Эдди сказал, что Стэси — продольно-поперечный изотермически-геологический вредоносительный скандинависсимус. Все восхищались тем, как ловко Эдди составляет длинные слова. Глядя на Тео холодным взглядом равнодушных глаз, ее старшая сестра Дженет говорила, что только такая дурочка, как Тео, может позволять обтрепанному, бесцветному ничтожеству вроде Стэси Линдстрома носить свои книги домой из школы. Тео заступалась за Стэси всякий раз, как о нем заходила речь. Ничто так не охлаждает юную любовь, как необходимость заступаться за предмет этой любви.

После окончания школы Эдди уехал в колледж в восточные штаты, Стэси стал клерком в отделе сборов при управлении железной дороги… Дьюки же разбогатели и сразу утратили свою склонность к авантюрам.
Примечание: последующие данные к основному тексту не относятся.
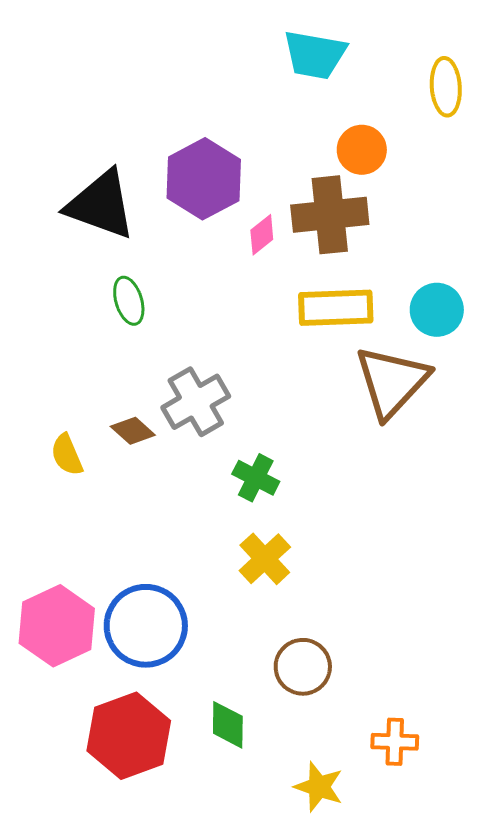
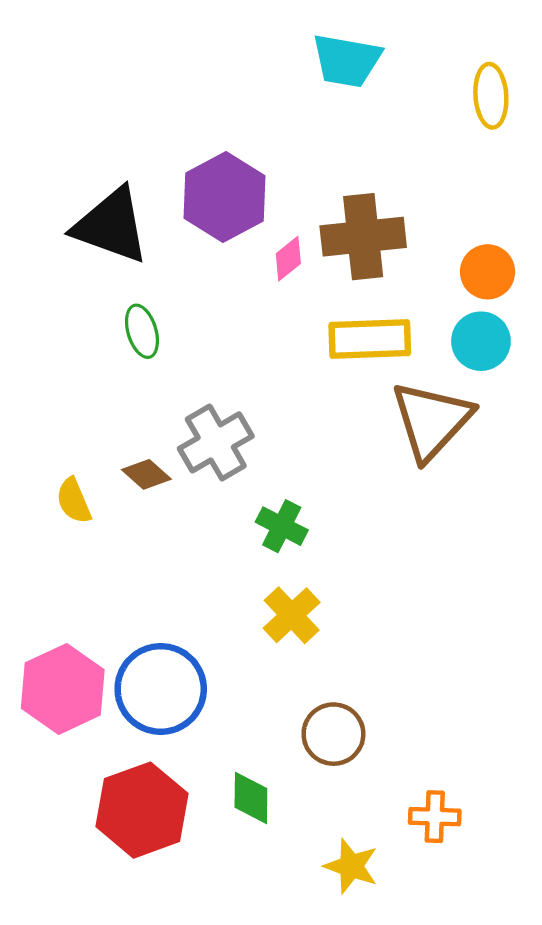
orange circle: (362, 150) -> (488, 272), moved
На принадлежащих мистеру Дыоку участках в северной Миннесоте было обнаружено железо. Он отказался продать землю и сдал ее в аренду компании, ведущей добычу руды. С каждой глыбой земли, вынутой ковшом экскаватора из карьера, компания спешила опустить двадцать пять центов в карман мистера Дьюка. Он раздулся от денег и важности: он купил особняк П. Дж. Брума и превратился в жалкого раба своего имущества.
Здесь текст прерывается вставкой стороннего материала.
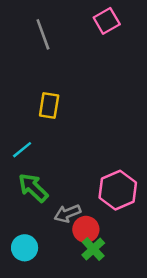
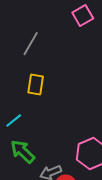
gray line: (43, 34) -> (31, 44), moved, turned 50

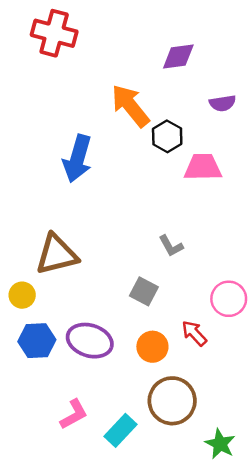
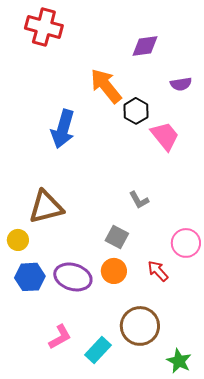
pink trapezoid: (203, 167) -> (165, 136), turned 52
orange circle: (152, 347) -> (114, 271), moved

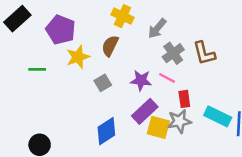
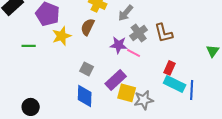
purple star: (141, 80) -> (119, 45), moved
gray square: (103, 83) -> (87, 69), moved, turned -32
red rectangle: (184, 99) -> (170, 68), moved, turned 32
gray star: (179, 121) -> (144, 100), moved
blue diamond: (106, 131) -> (85, 96), turned -55

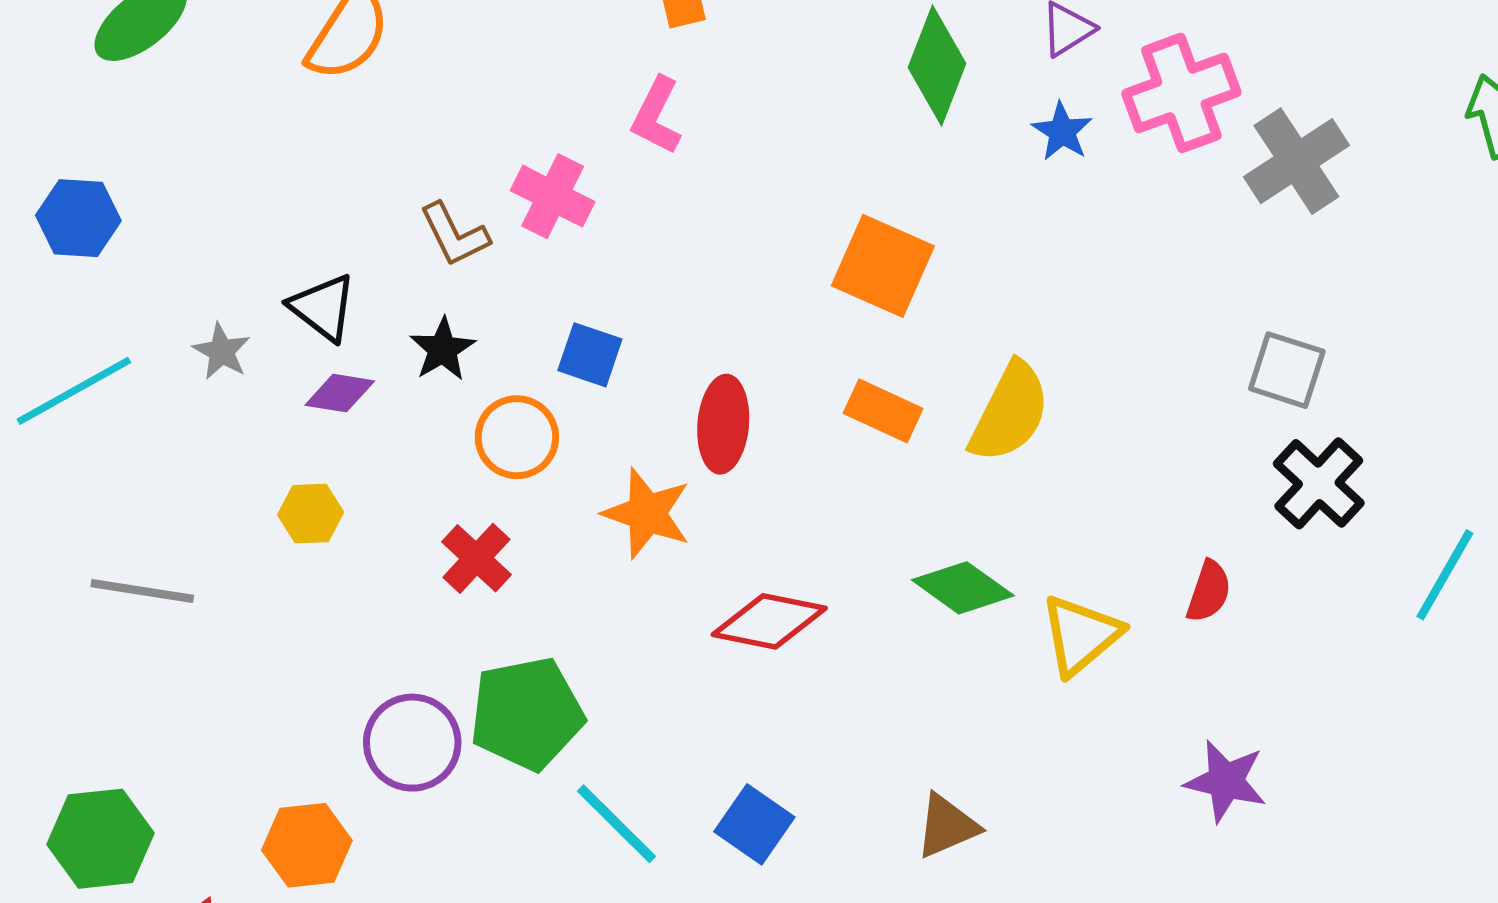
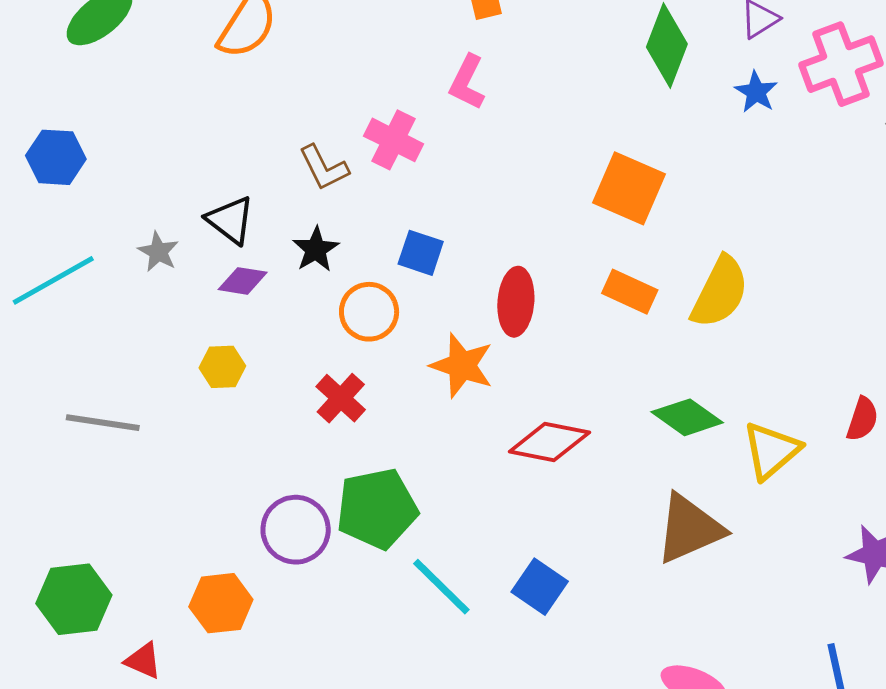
brown triangle: (947, 826) -> (689, 529), moved, size x1.5

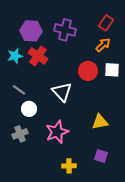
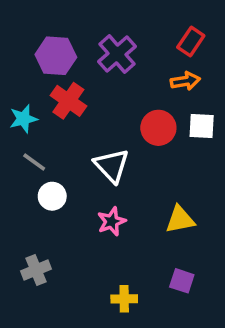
purple cross: (65, 30) -> (117, 54), turned 35
orange arrow: (103, 45) -> (185, 81), turned 35
cyan star: (15, 56) -> (23, 119), moved
pink star: (57, 132) -> (112, 221), moved, size x0.7
gray cross: (20, 134) -> (36, 270), moved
В особняке Брума было четыре гостиных, камин с гербом и полторы башни. Полубашня представляла собой всего-навсего восьмиугольное, крытое гонтом сооружение с круглым куполом на мавританский манер, зато целая башня была облицована камнем и щеголяла готическими окнами, флюгером и цинковой крышей, с которой, как медные слезы, свисали для красоты шарики. Пока особняк отделывался заново, Дьюки-старшие предприняли традиционное путешествие от Майами до Порт-Саида и привезли домой целый вагон сокровищ. Там была готовая коллекция клуазонне, которую какой-то английский барон собирал в Японии пять лет и спустил в Монте-Карло за пять часов. Там был лондонский несессер, настоящей тюленьей кожи, до того набитый туалетными и прочими дорожными принадлежностями из серебра, что в нем почти не оставалось места ни для чего другого, и до того тяжелый, что поднять его могли разве что переносчики роялей. Гам были ковры, и книги, и настоящие картины, и витраж из Нюренберга, и статуэтки ушабти[1] из Египта, и ажурная медная лампа в форме мечети.

Все эти эмблемы респектабельности Дьюки водворили в заново отделанный особняк и водворились там сами, стеречь их.
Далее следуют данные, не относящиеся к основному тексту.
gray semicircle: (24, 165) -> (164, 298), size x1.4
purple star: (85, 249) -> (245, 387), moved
Лайман Дьюк был человек добрый и неглупый, но кичливость богатством — болезнь, и он заразился этой болезнью. У кого еще, размышлял он, есть такая лампа? Может ли даже сам достопочтенный Джерард Рэндалл похвалиться такой выставкой сверкающих книжных корешков?

Миссис Дьюк самолично водила экскурсии для обозрения эксминстерского ковра в библиотеке. Дженет забыла, что еще совсем недавно она причесывалась, стоя перед зеркалом, вделанным в простую сосновую шифоньерку. Теперь она сидела за туалетным столиком, на котором красовались подсвечники, карандаш для ресниц и пудреница золотого плетения на шелковой подкладке цвета увядшей розы. Дженет смотрела на всех свысока и советовала младшей сестренке держать на почтительном расстоянии этих «замарашек» — друзей школьных лет.

Конечно, приятно обзаводиться вещами, чтобы люди нам завидовали; но, главное, мы просто не можем этого не делать: положение обязывает. Дженет обнаружила, что жизнь ее была бы невыносима без бального манто. В их квартале есть по меньшей мере три бальных манто! Правда, их никто не носит. Балы и спектакли бывают только зимой, а зимой в Верноне не очень-то наденешь атласное манто. Вы надеваете меховую шубу, и шарф, и свитер, и теплые боты, и пар изо рта инеем оседает у вас на воротнике, и вы выбираетесь из ваших одежек, как кролик из кучи хвороста. Но если манто есть у всех, она не желает, чтобы за ней на всю жизнь утвердилась репутация человека, который ничего не смыслит в элегантности. Дженет теперь на каждом шагу употребляла слово «элегантность».

Она получила бальное манто. И пятнадцатидолларовые атласные туфли, которые заменила лаковыми, как только открыла, что «все» их носят… «все» — была девушка из соседнего квартала, дом которой «и сравнить нельзя с нашим».

2

Тео была и рада и не рада их возвышению.